L’incontro non mi ha deluso: ero preparato, avendo letto pure i due interventi che l’avevano seguito; non mi aspettavo nessun annuncio strabiliante, che infatti non c’è stato, poiché Brescia, come ho già avuto modo di scrivere, è per bene e non ama provocare e non si fa provocare.
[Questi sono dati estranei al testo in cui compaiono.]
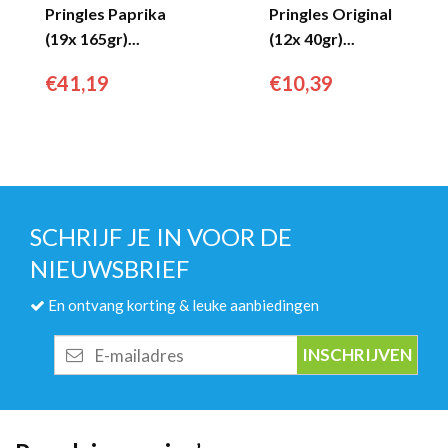
Pringles Paprika
Pringles Original
(19x 165gr)...
(12x 40gr)...
€
41,19
€
10,39
SCHRIJF JE IN VOOR DE
NIEUWSBRIEF
En ontvang korting & leuke aanbiedingen
E-
mailadres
Si è parlato, molto genericamente, di “percorsi alternativi”; di “cambio di passo”, ma sul tavolo non si è dispiegata nessuna mappa sulla quale individuare e tracciare i vari percorsi. Qualche indicazione generica è arrivata, come quella di cui ha parlato la presidente della FBM accennando alla possibilità che il Pitocchetto possa arrivare al Museo Metropolitano di Arte di New York; sarebbe gratificante, per noi, sapere che, tra le tante mostre che, ogni anno, quel grande museo ospita ci sia anche quella proveniente dalla piccola Brescia.              (A proposito di Giacomo Ceruti, solo sottotitolo “Pitocchetto”, mi è venuta alla mente la bella mostra tenuta a Santa Giulia nel 1973, sindaco Padula e assessore alla cultura il bravo Frati; quella mostra svelò ai Bresciani anche quante bellezze si nascondevano nelle case bresciane, svelamento che oggi mi pare che il solo Davide Dotti continui a fare con le mostre che organizza a palazzo Martinengo.)

Ci saranno, ne son convinto, iniziative culturali belle, interessanti, nuove e il desiderio di voler essere riconosciuta, assieme alla sorella Bergamo, capitale della cultura ne spargerà l’humus. Ma…
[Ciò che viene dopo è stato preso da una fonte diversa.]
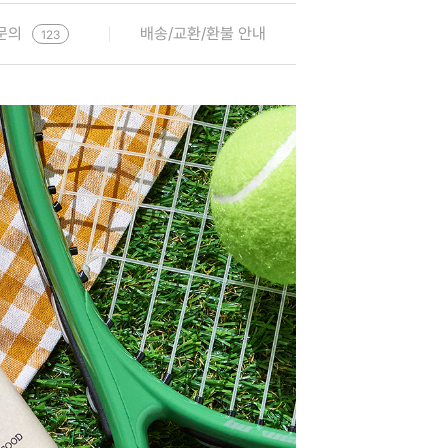
문의
배송/교환/환불 안내
123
Ma i Bresciani sono così modesti da rinunciare a rinnovare a fondo il tradizionale volto della loro città laboriosa e seria, ricca e severa? Vogliono rimanere per sempre solo una città “per bene”? No? vogliono di più?
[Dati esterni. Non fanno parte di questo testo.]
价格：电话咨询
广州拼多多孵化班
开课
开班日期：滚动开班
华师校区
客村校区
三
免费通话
Allora, senza rinunciare ad essere città manifatturiera, anzi facendosi forte di questa sua secolare peculiarità, Brescia inviti i suoi cittadini ad essere più ambiziosi, ad uscire allo scoperto e a mirare ad imporsi con un volto totalmente nuovo: sia la “Città Universitaria”, ma non solo della Lombardia Orientale.

Non una Città Universitaria qualsiasi, come già ce ne sono in Italia, ma una città sede di una Grande nella quale gli studiosi di tutto il mondo ambiscano studiare ed insegnare. Non mi dilungo sul tema perché mi pare già chiaro ciò che intendo; e mi vengono alla mente nomi di città entrate nella storia per merito esclusivo della loro Universitas Studiorum.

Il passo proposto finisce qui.